问题
I've two EC2 instances behind an ELB and in an Auto Scaling Group. The Scale-up policy is as below:
CPUUtilization >= 70 for 300 seconds (Adds one server)
While Atoscaling activity is taking place, load on existing instances is already 99% and connections are being dropped.
Is there any way to handle this more efficiently?
回答1:
The trick to Auto Scaling is in defining an alarm that can accurately identify the load of your system.
CPU Utilization is not always the right measure to use -- your application might only be able to handle a limited number of connections, it might be squeezed on RAM and the types of requests might vary too.
A good idea is to monitor your system closely during peak loads to determine an accurate signal that identifies busy periods (or, even better, helps you predict impending busy periods). Use standard monitoring tools on your individual instances, such as monitoring free memory, number of application users, number of transactions, etc.
You can use normal monitoring tools, or you can write something that pushes metrics to Amazon CloudWatch, so that you go beyond the basic CPU and Network metrics that CloudWatch normally provides. You could even use the Load Balancer's Latency metric to trigger scaling when the application slows down (custom code required).
Once you have a reliable signal to detect when the system is approaching capacity and needs to scale-out, you can then concentrate on shortening the time to add new capacity. Measure the time it takes for a new instance to launch and start accepting traffic. Try to reduce launch times by using a fully-configured AMI rather than installing software via User Data. Maybe you can remove or turn-off services on the instance to make it start faster. Try using different EBS volume types (eg General Purpose SSD can burst up to 3000 IOPs) and different Instance Types.
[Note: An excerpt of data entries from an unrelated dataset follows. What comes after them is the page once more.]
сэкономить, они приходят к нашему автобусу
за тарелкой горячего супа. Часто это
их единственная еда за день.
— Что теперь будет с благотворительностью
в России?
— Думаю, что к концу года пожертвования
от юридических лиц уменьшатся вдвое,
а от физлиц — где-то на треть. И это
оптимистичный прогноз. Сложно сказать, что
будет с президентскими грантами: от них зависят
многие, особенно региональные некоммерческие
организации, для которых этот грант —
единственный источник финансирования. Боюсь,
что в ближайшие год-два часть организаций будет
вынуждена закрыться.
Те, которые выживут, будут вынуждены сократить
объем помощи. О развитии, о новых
Perhaps even scale-out earlier (eg at 50%) -- the extra expense could be minor compared to the improved service to your users.
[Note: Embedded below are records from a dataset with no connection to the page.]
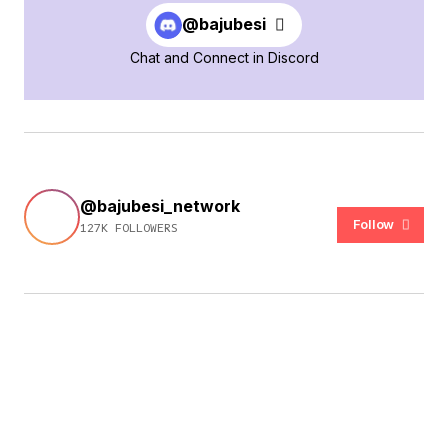
@bajubesi
Chat and Connect in Discord
@bajubesi_network
Follow
127K FOLLOWERS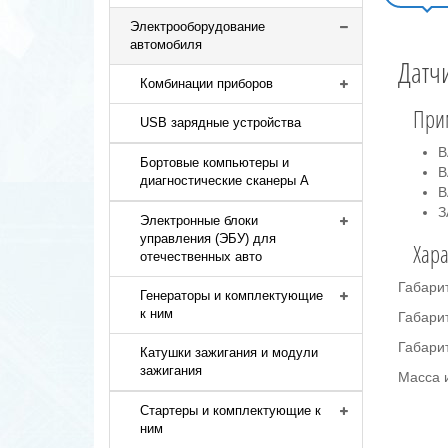
Электрооборудование
автомобиля
Датч
Комбинации приборов
При
USB зарядные устройства
В
Бортовые компьютеры и
В
диагностические сканеры A
В
З
Электронные блоки
управления (ЭБУ) для
Хара
отечественных авто
Габари
Генераторы и комплектующие
к ним
Габарит
Габарит
Катушки зажигания и модули
зажигания
Масса и
Стартеры и комплектующие к
ним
Your goal should be ensuring that users never have slow service or dropped connections.
回答2:
Check the status of your instances whether they are healthy or not. Usually instances / container instances go into unhealthy / draining static if there is sudden overwhelming traffic.
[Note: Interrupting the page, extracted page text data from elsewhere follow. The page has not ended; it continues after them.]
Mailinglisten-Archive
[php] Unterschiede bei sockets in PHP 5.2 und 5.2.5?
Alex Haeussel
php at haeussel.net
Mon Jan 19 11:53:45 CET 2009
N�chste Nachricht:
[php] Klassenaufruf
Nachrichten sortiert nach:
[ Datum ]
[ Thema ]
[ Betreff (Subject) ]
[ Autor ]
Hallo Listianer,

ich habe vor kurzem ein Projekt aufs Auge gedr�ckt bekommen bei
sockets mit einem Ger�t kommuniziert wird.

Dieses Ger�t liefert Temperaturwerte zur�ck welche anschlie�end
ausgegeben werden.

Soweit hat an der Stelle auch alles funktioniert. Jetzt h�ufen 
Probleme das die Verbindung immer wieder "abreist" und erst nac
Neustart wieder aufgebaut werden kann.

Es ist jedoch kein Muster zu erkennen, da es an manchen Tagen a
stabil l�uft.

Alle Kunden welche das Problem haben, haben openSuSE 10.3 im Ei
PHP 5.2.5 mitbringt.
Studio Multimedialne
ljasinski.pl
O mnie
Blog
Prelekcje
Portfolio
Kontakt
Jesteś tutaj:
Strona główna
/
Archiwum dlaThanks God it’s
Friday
In that case, set up an autoscaling policy to detect the minimum number healthy instances being dropped and accordingly scale your instances to atleast 50% more of your minimum threshold. For example, a system running with 30 healthy instances suddenly drops to 25, then autoscale to additional 45 instances so that it can handle that sudden spike.
Later as the traffic cools down, your scale down policy on metrics like CPU, Memory can bring those 45 instances down to required number.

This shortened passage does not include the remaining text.